Theorem.
Let $X$ be a topological space and $Y$ a subset of $X$. Then the following statements are equivalent.

1. 1.

   $Y$ is compact as a subset of $X$.

2. 2.

   Every open cover of $Y$ (with open sets in $X$) has a finite subcover.

Proof.
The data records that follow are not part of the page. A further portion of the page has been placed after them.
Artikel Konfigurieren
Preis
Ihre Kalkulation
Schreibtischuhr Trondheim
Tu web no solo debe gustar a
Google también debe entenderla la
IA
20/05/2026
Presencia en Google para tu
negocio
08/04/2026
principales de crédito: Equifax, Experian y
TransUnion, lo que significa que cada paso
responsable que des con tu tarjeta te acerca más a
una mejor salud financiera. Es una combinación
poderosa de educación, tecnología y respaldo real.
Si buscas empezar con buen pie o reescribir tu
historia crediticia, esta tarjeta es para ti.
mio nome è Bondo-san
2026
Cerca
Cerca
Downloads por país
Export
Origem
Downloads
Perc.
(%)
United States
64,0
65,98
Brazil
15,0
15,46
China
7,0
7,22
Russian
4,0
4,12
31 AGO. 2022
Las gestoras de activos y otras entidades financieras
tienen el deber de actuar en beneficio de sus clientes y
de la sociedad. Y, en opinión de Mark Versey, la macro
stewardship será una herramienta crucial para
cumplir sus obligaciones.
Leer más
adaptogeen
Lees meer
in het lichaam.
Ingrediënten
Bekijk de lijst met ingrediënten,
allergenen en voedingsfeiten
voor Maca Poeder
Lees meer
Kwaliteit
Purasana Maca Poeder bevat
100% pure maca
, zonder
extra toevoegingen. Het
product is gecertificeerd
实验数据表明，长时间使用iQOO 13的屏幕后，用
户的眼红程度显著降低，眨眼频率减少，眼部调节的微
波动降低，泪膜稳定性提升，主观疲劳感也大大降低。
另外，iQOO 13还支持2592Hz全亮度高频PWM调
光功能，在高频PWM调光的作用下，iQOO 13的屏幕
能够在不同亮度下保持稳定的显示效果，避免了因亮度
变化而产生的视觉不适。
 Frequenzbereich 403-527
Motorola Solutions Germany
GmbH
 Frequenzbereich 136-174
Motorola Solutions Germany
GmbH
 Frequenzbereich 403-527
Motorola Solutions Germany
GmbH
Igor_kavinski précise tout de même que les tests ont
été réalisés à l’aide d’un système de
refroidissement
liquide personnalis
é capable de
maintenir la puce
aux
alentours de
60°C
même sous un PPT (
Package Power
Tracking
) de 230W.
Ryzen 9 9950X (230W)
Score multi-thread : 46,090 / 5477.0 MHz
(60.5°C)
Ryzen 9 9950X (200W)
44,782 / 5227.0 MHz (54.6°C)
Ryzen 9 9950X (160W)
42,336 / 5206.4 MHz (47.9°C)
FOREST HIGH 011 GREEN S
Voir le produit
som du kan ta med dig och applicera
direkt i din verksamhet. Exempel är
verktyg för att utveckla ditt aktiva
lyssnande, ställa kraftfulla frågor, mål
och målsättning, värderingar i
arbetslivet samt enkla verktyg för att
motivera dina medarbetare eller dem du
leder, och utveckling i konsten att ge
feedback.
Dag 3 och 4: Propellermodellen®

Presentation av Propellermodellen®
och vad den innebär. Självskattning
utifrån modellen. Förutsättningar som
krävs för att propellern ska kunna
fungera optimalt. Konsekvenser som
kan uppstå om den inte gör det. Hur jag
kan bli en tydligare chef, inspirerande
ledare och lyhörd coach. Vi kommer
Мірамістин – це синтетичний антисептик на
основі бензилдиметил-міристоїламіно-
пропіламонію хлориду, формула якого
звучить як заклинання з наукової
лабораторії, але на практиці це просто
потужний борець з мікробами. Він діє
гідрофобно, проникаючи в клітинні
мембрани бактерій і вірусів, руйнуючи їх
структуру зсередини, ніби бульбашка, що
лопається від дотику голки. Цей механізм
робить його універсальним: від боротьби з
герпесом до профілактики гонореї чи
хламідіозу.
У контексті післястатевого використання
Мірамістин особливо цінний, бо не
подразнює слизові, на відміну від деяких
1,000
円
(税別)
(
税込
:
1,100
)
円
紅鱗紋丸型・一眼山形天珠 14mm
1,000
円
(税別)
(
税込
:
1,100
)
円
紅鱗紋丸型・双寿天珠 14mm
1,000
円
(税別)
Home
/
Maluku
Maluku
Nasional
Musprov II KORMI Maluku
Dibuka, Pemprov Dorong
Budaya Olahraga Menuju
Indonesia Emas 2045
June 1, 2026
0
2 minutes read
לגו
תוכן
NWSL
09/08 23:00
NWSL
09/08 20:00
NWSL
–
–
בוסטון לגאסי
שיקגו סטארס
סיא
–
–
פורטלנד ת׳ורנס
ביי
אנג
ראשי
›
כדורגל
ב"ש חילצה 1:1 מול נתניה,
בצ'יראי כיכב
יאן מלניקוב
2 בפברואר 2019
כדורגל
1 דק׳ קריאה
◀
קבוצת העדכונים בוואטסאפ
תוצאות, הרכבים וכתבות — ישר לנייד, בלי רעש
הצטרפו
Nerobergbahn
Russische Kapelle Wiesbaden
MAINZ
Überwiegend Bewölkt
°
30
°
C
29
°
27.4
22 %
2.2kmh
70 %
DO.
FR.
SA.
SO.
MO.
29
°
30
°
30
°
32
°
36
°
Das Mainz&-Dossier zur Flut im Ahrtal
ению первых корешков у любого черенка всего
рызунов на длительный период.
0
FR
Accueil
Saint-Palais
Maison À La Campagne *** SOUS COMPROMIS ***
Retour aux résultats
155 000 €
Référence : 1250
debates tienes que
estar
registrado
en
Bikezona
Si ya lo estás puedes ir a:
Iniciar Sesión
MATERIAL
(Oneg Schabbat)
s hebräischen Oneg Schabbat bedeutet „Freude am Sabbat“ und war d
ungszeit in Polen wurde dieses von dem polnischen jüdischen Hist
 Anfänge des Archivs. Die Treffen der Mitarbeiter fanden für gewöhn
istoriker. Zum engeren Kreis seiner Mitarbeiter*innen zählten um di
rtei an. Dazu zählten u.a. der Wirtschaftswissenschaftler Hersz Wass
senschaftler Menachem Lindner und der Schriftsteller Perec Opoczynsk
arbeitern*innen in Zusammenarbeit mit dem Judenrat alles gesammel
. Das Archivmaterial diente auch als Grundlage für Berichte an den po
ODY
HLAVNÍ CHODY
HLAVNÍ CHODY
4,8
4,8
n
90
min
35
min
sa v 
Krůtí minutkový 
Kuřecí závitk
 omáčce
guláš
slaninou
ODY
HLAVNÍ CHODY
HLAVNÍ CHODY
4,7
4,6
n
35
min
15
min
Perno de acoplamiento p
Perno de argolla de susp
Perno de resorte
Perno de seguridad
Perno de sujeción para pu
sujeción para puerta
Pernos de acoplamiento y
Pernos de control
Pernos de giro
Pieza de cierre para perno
Suppose $Y$ is compact, and $\{U_{i}\}_{{i\in I}}$ is an arbitrary open cover of $Y$, where $U_{i}$ are open sets in $X$. Then $\{U_{i}\cap Y\}_{{i\in I}}$ is a collection of open sets in $Y$ with union $Y$. Since $Y$ is compact, there is a finite subset $J\subset I$ such that $Y=\cup_{{i\in J}}(U_{i}\cap Y)$. Now $Y=(\cup_{{i\in J}}U_{i})\cap Y\subset\cup_{{i\in J}}U_{i}$, so $\{U_{i}\}_{{i\in J}}$ is finite open cover of $Y$.

Conversely, suppose every open cover of $Y$ has a finite subcover, and $\{U_{i}\}_{{i\in I}}$ is an arbitrary collection of open sets (in $Y$) with union $Y$. By the definition of the subspace topology, each $U_{i}$ is of the form $U_{i}=V_{i}\cap Y$ for some open set $V_{i}$ in $X$. Now $U_{i}\subset V_{i}$, so $\{V_{i}\}_{{i\in I}}$ is a cover of $Y$ by open sets in $X$. By assumption, it has a finite subcover $\{V_{i}\}_{{i\in J}}$. It follows that $\{U_{i}\}_{{i\in J}}$ covers $Y$, and $Y$ is compact. $\Box$

The above proof follows the proof given in [1].